Als er sich dann abwandte, wehte ein frischer Duft von Zitronengras zu ihr, ein Hauch nur, aber wirkungsvoll und erfrischend.
›Duschgel? Weichspüler? Eau de Toilette? – jedenfalls köstlich!‹ schoss es Marianne durch den Kopf. Sie blickte dem Pfarrer hinterher, staunend über seine jugendliche Figur, seine geschmeidigen Bewegungen.
›Das ist ja ein echt steiler Typ!‹ bemerkte sie mehr als überrascht. Seit über zehn Jahren kannte sie ihn bereits, doch noch nie war ihr bewusst geworden, wie attraktiv und angenehm er wirkte, ja nicht einmal, dass er ein Mann war.

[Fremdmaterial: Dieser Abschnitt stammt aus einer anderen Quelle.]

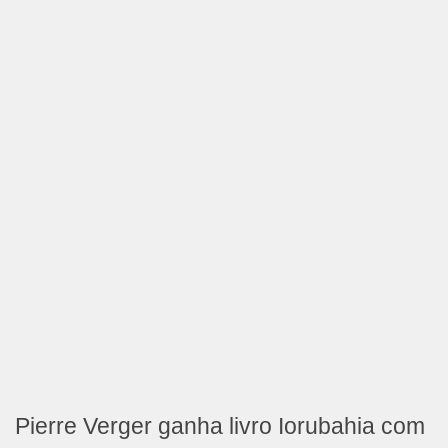
Pierre Verger ganha livro Iorubahia com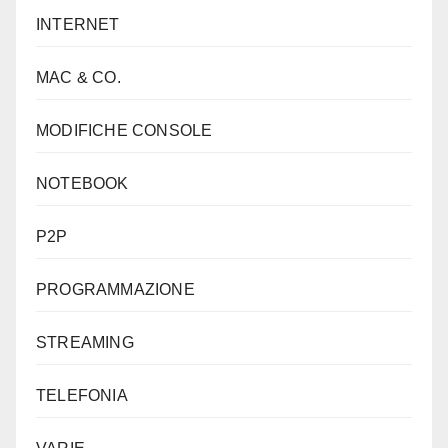
INTERNET
MAC & CO.
MODIFICHE CONSOLE
NOTEBOOK
P2P
PROGRAMMAZIONE
STREAMING
TELEFONIA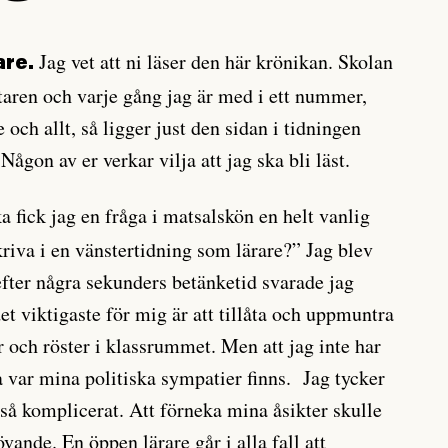
Jag vet att ni läser den här krönikan. Skolan
are.
aren och varje gång jag är med i ett nummer,
 och allt, så ligger just den sidan i tidningen
 Någon av er verkar vilja att jag ska bli läst.
a fick jag en fråga i matsalskön en helt vanlig
skriva i en vänstertidning som lärare?” Jag blev
 efter några sekunders betänketid svarade jag
det viktigaste för mig är att tillåta och uppmuntra
er och röster i klassrummet. Men att jag inte har
a var mina politiska sympatier finns. Jag tycker
r så komplicerat. Att förneka mina åsikter skulle
vande. En öppen lärare går i alla fall att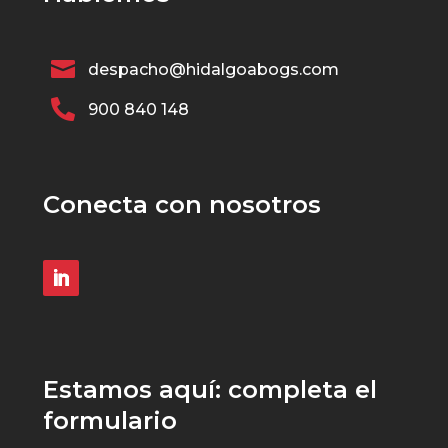

despacho@hidalgoabogs.com

900 840 148
Conecta con nosotros
Estamos aquí: completa el
formulario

›Ob er eine Freundin hat? Ob er weiß, wie gut seine Ausstrahlung tut?‹ Diese Fragen beschäftigten sie und lenkten angenehm vom eigenen Unfrieden ab. Außerdem belustigte es sie, in diesem heiligen Raum nach der heiligen Messe so unheilige Gedanken zu hegen. Aber warum auch nicht? Priester sind schließlich auch nur Männer. Wie konnte sie diesen so lange übersehen? Der zarte Duft von Zitronengras war noch deutlich in ihr, dazu ein noch zarterer von Wein. Schließlich hatte der Pfarrer einen kleinen Schluck Wein bei der Messe getrunken. Marianne hing noch ein paar Minuten der Erinnerung an diese kurze Begegnung nach.